Raw data:
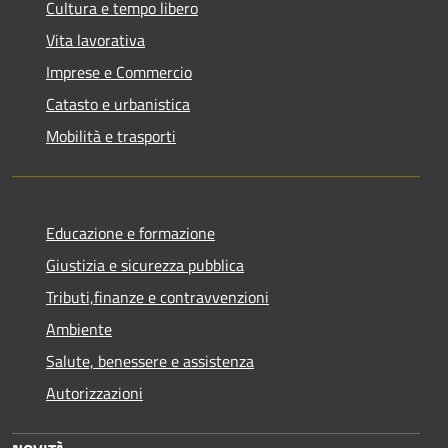
Cultura e tempo libero
Vita lavorativa
Imprese e Commercio
Catasto e urbanistica
Mobilità e trasporti
Educazione e formazione
Giustizia e sicurezza pubblica
Tributi,finanze e contravvenzioni
Ambiente
Salute, benessere e assistenza
Autorizzazioni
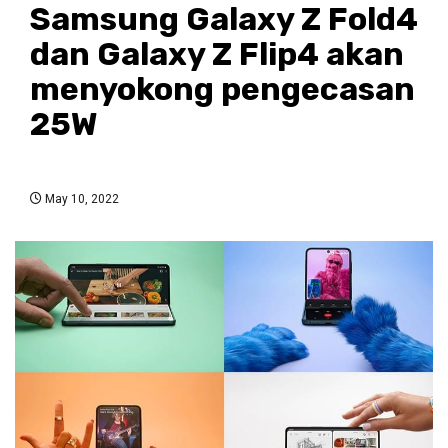
Samsung Galaxy Z Fold4
dan Galaxy Z Flip4 akan
menyokong pengecasan
25W
May 10, 2022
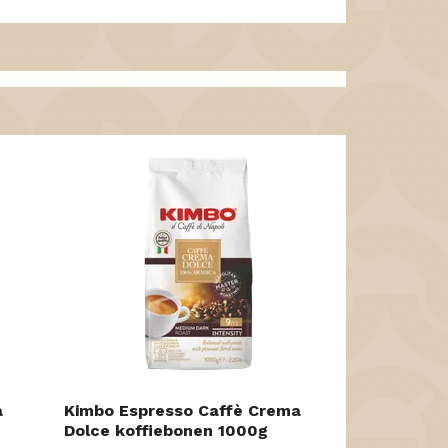
Kimbo Espre
gemalen koff
9 EUR
a
Kimbo Espresso Caffè Crema
Dolce koffiebonen 1000g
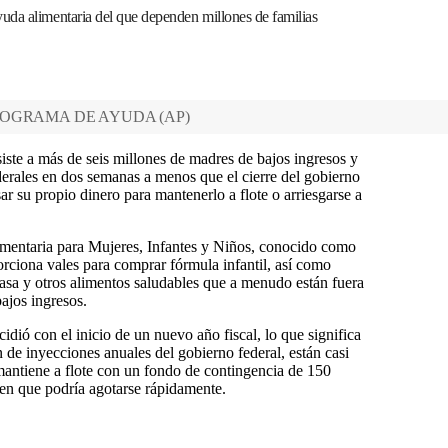
uda alimentaria del que dependen millones de familias
ROGRAMA DE AYUDA
(
AP
)
ste a más de seis millones de madres de bajos ingresos y
erales en dos semanas a menos que el cierre del gobierno
sar su propio dinero para mantenerlo a flote o arriesgarse a
mentaria para Mujeres, Infantes y Niños, conocido como
rciona vales para comprar fórmula infantil, así como
grasa y otros alimentos saludables que a menudo están fuera
bajos ingresos.
idió con el inicio de un nuevo año fiscal, lo que significa
 inyecciones anuales del gobierno federal, están casi
mantiene a flote con un fondo de contingencia de 150
cen que podría agotarse rápidamente.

What the exercise asks: Which lines in the records above hold the string "bajos"? Copy each of them.

Exercise answer:
ste a más de seis millones de madres de bajos ingresos y
bajos ingresos.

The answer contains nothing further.